Exercise instructions |
Range to reproduce from the entries below: the line with "EXCELVIT WELLNESS SL.", the line with "Corruptos y corruptores", and every line in between. Give them exactly and give nothing else.

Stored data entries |
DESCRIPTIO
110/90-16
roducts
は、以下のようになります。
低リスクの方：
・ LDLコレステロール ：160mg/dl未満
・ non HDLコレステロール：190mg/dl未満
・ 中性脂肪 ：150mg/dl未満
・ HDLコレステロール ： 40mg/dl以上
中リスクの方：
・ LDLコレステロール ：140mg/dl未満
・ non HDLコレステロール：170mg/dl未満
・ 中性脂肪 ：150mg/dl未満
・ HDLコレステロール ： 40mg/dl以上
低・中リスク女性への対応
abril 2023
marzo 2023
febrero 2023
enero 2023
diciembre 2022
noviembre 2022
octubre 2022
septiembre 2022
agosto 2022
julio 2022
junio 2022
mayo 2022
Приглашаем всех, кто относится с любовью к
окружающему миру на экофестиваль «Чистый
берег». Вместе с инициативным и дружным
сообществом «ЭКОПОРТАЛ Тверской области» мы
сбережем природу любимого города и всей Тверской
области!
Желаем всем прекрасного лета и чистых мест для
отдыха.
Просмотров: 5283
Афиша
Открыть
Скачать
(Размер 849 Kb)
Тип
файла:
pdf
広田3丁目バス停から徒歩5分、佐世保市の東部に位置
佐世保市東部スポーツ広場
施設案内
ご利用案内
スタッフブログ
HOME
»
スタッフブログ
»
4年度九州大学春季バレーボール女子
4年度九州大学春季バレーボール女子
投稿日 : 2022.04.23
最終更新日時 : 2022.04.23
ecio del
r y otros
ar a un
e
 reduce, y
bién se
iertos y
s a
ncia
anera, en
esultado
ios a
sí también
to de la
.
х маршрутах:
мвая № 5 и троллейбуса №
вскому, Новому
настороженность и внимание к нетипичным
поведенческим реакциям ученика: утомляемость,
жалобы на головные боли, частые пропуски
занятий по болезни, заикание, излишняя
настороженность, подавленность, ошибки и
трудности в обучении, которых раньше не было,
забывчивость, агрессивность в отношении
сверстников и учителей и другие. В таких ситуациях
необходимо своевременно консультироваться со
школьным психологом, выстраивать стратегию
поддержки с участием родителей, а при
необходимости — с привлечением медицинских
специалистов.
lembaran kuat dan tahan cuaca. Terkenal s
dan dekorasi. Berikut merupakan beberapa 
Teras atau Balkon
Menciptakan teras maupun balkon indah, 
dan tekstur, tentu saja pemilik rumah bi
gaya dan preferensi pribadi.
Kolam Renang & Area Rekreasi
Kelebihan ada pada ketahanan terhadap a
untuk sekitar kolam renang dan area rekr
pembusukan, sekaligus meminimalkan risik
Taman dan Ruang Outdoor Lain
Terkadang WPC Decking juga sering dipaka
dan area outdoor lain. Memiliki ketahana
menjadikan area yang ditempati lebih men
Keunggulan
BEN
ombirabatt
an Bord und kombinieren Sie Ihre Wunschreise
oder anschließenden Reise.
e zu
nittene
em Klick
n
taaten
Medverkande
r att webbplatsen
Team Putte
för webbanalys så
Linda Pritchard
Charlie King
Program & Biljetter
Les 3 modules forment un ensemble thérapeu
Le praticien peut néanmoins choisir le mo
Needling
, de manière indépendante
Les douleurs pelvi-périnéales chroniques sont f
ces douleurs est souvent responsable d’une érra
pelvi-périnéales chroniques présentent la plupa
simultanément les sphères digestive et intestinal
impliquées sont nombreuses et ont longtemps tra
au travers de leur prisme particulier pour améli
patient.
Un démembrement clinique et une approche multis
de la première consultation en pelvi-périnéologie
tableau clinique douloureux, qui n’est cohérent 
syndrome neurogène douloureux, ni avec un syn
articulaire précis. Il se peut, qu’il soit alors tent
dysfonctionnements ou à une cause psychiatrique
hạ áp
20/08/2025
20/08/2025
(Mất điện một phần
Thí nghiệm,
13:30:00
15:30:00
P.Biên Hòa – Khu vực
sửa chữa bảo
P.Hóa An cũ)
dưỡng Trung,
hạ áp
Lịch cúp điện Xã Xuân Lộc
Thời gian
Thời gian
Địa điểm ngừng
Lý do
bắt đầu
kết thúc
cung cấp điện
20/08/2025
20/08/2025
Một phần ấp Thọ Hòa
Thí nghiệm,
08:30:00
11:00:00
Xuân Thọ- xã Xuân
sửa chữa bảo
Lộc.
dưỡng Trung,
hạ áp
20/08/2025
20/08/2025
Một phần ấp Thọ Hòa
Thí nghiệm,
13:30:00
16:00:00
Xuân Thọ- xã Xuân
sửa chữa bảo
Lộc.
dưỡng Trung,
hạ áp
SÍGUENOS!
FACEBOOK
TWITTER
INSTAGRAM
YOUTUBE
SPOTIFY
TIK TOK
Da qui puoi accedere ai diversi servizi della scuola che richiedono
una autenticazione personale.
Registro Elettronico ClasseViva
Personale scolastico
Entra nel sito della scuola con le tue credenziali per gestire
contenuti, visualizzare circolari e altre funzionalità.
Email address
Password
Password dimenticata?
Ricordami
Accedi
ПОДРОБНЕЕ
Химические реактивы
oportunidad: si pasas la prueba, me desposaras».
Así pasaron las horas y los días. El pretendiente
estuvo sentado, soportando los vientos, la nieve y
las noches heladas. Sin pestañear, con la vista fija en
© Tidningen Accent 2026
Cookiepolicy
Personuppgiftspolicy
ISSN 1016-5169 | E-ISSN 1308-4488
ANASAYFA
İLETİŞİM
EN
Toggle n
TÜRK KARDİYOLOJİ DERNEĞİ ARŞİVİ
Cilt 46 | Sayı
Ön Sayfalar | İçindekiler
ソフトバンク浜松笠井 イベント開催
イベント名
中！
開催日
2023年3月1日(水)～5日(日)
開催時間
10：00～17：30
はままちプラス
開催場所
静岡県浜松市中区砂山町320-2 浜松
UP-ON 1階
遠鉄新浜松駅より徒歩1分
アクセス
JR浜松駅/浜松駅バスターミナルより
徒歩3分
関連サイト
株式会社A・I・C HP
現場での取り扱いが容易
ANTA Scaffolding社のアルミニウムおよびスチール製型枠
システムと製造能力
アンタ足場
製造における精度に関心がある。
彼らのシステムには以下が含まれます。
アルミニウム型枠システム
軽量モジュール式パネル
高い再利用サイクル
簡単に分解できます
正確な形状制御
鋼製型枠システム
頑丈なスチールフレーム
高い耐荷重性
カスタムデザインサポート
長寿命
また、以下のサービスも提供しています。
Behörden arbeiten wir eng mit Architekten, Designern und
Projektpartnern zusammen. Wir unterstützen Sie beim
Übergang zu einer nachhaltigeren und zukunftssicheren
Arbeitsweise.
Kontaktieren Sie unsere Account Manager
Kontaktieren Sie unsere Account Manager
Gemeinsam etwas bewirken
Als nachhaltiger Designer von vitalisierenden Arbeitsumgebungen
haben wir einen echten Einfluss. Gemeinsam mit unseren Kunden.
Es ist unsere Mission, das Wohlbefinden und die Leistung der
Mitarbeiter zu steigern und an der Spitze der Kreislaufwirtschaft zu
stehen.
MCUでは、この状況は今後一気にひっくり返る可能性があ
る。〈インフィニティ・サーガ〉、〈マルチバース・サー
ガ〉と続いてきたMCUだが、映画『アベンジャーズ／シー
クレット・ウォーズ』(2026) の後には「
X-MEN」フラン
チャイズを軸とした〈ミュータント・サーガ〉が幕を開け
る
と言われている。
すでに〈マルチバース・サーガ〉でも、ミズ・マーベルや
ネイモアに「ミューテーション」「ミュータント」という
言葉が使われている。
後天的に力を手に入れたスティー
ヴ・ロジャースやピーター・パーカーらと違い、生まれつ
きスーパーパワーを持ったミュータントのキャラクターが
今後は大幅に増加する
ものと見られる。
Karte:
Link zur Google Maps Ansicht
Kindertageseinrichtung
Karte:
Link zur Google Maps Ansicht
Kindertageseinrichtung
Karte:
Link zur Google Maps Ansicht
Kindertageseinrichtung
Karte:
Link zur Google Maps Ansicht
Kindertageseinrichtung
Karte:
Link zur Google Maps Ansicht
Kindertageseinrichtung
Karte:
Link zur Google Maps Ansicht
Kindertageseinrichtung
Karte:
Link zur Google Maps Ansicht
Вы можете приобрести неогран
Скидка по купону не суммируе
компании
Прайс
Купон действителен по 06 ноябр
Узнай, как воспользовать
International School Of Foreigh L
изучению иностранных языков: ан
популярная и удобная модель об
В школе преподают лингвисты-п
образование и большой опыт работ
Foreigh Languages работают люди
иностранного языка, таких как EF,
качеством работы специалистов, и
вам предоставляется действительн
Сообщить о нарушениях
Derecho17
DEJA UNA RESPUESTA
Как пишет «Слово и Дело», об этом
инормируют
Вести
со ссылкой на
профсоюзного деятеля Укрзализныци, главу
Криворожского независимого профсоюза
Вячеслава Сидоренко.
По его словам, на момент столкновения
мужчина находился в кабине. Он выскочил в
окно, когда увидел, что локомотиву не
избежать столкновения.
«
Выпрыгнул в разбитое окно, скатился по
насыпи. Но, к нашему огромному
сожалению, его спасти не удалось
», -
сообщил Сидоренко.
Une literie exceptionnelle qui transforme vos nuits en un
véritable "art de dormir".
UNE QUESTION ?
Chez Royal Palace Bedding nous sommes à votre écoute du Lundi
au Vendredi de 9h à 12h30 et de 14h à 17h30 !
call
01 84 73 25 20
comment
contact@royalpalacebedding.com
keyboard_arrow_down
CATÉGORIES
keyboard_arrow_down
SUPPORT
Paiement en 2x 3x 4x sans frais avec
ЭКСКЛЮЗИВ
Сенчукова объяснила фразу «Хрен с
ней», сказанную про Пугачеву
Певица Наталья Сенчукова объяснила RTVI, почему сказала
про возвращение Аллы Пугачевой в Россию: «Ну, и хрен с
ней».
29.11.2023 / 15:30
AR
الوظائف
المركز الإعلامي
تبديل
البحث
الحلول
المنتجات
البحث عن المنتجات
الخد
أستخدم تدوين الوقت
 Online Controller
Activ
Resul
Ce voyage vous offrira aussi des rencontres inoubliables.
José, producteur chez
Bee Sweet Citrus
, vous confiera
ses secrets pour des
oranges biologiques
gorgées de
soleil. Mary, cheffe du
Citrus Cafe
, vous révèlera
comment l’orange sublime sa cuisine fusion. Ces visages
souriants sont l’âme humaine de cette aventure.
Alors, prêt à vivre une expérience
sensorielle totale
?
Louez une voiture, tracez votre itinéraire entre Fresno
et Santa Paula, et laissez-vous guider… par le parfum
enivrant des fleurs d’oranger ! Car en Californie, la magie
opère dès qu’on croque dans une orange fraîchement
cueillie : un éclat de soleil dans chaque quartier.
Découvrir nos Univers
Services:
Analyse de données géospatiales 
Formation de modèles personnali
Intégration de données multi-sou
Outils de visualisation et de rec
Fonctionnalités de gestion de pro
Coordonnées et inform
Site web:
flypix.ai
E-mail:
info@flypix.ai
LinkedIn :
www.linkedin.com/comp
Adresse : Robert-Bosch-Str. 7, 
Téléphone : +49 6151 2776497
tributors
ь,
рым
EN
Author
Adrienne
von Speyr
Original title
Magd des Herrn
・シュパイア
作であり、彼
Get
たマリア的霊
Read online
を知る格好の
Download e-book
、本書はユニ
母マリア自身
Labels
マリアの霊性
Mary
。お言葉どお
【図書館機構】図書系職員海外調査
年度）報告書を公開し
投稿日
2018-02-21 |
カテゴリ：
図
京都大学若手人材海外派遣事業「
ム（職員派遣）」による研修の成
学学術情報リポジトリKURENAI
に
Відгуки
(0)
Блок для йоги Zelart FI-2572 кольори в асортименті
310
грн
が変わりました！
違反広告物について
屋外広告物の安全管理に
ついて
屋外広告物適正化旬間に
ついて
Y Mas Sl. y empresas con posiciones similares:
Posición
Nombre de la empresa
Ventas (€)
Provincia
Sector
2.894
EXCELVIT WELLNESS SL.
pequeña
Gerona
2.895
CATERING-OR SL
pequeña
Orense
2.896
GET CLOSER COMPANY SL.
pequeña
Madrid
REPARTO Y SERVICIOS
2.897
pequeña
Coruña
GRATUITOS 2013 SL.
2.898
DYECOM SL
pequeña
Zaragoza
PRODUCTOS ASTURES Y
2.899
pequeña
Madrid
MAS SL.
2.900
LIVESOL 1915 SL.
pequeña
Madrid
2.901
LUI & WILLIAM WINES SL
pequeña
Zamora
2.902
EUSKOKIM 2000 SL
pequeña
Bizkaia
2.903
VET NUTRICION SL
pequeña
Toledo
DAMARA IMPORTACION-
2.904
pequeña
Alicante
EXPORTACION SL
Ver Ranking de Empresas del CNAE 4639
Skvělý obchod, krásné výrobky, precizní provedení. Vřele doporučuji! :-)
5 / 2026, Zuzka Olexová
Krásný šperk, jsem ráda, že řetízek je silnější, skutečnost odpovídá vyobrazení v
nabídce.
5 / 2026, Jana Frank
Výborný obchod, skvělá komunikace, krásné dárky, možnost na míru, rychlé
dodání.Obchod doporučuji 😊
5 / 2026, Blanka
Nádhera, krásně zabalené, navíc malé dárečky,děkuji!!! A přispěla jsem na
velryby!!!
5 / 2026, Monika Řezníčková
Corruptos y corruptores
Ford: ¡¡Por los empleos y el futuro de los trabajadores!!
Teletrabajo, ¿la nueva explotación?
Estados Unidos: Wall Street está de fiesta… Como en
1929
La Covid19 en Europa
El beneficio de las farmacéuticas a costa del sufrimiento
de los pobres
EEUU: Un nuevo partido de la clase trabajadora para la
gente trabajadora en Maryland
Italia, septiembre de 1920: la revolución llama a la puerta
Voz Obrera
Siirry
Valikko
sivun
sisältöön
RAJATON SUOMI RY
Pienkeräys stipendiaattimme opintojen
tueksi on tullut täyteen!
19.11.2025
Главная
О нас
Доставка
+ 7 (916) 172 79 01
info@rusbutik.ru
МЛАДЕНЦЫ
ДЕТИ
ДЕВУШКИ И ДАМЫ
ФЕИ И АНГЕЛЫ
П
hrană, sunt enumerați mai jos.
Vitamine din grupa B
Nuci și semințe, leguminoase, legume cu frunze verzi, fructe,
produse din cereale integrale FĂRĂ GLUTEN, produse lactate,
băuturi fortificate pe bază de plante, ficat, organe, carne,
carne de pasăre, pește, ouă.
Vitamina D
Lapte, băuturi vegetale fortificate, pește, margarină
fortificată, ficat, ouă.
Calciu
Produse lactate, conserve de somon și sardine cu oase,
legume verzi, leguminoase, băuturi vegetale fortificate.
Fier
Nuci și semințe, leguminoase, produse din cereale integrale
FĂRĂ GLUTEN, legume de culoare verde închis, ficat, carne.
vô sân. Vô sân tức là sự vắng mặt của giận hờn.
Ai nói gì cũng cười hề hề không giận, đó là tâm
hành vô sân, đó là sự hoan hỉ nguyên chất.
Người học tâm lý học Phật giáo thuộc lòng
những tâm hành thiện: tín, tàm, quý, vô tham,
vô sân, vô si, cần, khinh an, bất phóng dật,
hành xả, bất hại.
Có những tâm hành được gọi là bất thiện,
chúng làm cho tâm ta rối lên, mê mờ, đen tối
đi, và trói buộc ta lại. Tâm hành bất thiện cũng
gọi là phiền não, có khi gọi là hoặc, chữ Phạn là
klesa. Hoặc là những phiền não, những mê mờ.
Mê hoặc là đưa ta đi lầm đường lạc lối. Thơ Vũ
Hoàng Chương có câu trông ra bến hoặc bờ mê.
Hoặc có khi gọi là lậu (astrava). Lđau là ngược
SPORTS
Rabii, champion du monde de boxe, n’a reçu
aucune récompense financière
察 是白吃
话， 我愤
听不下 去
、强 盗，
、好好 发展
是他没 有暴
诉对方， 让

Answer box |
EXCELVIT WELLNESS SL.
pequeña
Gerona
2.895
CATERING-OR SL
pequeña
Orense
2.896
GET CLOSER COMPANY SL.
pequeña
Madrid
REPARTO Y SERVICIOS
2.897
pequeña
Coruña
GRATUITOS 2013 SL.
2.898
DYECOM SL
pequeña
Zaragoza
PRODUCTOS ASTURES Y
2.899
pequeña
Madrid
MAS SL.
2.900
LIVESOL 1915 SL.
pequeña
Madrid
2.901
LUI & WILLIAM WINES SL
pequeña
Zamora
2.902
EUSKOKIM 2000 SL
pequeña
Bizkaia
2.903
VET NUTRICION SL
pequeña
Toledo
DAMARA IMPORTACION-
2.904
pequeña
Alicante
EXPORTACION SL
Ver Ranking de Empresas del CNAE 4639
Skvělý obchod, krásné výrobky, precizní provedení. Vřele doporučuji! :-)
5 / 2026, Zuzka Olexová
Krásný šperk, jsem ráda, že řetízek je silnější, skutečnost odpovídá vyobrazení v
nabídce.
5 / 2026, Jana Frank
Výborný obchod, skvělá komunikace, krásné dárky, možnost na míru, rychlé
dodání.Obchod doporučuji 😊
5 / 2026, Blanka
Nádhera, krásně zabalené, navíc malé dárečky,děkuji!!! A přispěla jsem na
velryby!!!
5 / 2026, Monika Řezníčková
Corruptos y corruptores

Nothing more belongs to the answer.